Williams PhD, Marshall V, Cox, Brandon, Lafuse PhD, William P et al. · Clinical therapeutics · 2019 · DOI
Quick Summary
This study explores whether a protein from the Epstein-Barr virus (EBV) may trigger brain inflammation in ME/CFS patients. Researchers found that this viral protein can change how brain cells function and alter important chemical pathways involved in energy, mood, and pain processing. The findings suggest that in some ME/CFS patients, this viral protein might contribute to fatigue, pain, and thinking difficulties.
Why It Matters
This study provides a potential biological mechanism explaining neuroinflammation in a subset of ME/CFS patients and identifies EBV dUTPase as a candidate therapeutic target. Understanding the specific molecular pathways disrupted could lead to targeted treatments addressing fatigue, pain, and cognitive symptoms. The finding that 30-53% of ME/CFS patients have antibodies against multiple viral dUTPases suggests this mechanism may be clinically relevant for patient stratification.
Observed Findings
30.91%-52.7% of ME/CFS patients produced antibodies against multiple herpesvirus-encoded dUTPases and/or human dUTPase
EBV dUTPase altered expression of 12 of 15 genes related to blood-brain barrier function in cultured human brain cells
EBV dUTPase changed expression of 34 of 84 genes in mouse brains involved in dopamine, serotonin, tryptophan, GABA, and glutamate pathways
EBV dUTPase induced anxiety and sickness behaviors in female mice in prior studies
A small subset of ME/CFS patients had prolonged elevated neutralizing antibodies against EBV dUTPase that inversely correlated with symptom severity
Inferred Conclusions
EBV dUTPase protein may initiate neuroinflammation in a subset of ME/CFS patients by disrupting blood-brain barrier integrity
EBV dUTPase alters neurotransmitter systems (dopamine, serotonin, GABA, glutamate) and tryptophan metabolism relevant to fatigue, pain, and cognitive dysfunction
EBV dUTPase could be a targetable factor contributing to symptoms in patients with elevated dUTPase-specific antibodies
The elevated antibody prevalence suggests EBV dUTPase-mediated pathology may account for ME/CFS symptoms in approximately one-third to one-half of patients
Remaining Questions
What This Study Does Not Prove
This study does not prove that EBV dUTPase causes ME/CFS or that it is the primary mechanism in all patients—it demonstrates association and in vitro/animal effects only. The elevated antibodies in patient serum are correlational findings and do not establish active viral protein as the causative agent. The relevance of mouse models to human ME/CFS pathophysiology remains to be validated in human CNS tissue studies.

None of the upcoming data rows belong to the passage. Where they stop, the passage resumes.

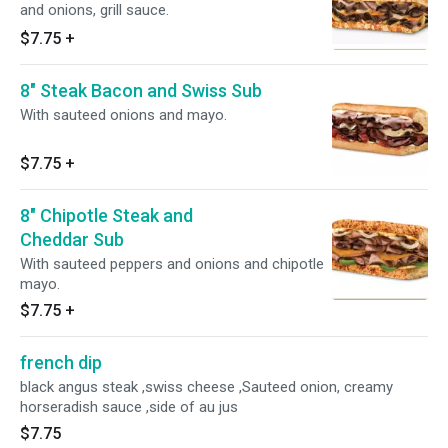
and onions, grill sauce.
$7.75
+
8" Steak Bacon and Swiss Sub
With sauteed onions and mayo.
$7.75
+
8" Chipotle Steak and
Cheddar Sub
With sauteed peppers and onions and chipotle
mayo.
$7.75
+
french dip
black angus steak ,swiss cheese ,Sauteed onion, creamy
horseradish sauce ,side of au jus
$7.75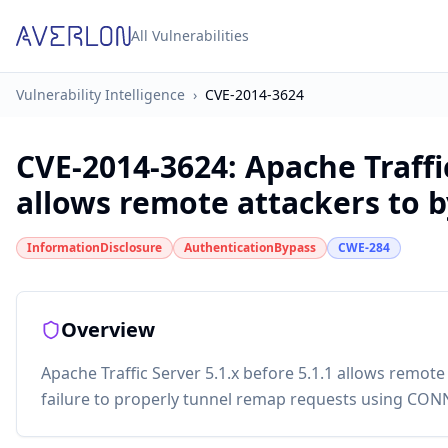
All Vulnerabilities
Vulnerability Intelligence
›
CVE-2014-3624
CVE-2014-3624
:
Apache Traffic
allows remote attackers to by
InformationDisclosure
AuthenticationBypass
CWE-284
Overview
Apache Traffic Server 5.1.x before 5.1.1 allows remote
failure to properly tunnel remap requests using CON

Does active EBV dUTPase protein circulate in ME/CFS patient serum and cross the blood-brain barrier to exert these effects, or is antibody presence a marker of past exposure?
Do patients with elevated dUTPase antibodies show different clinical phenotypes or treatment responses compared to seronegative ME/CFS patients?
Can EBV dUTPase-neutralizing antibodies or other targeted interventions reverse the neuroinflammatory gene expression changes and improve symptoms?
What percentage of ME/CFS patients have active viral replication producing dUTPase versus antibody responses to past infection, and how does this correlate with disease severity?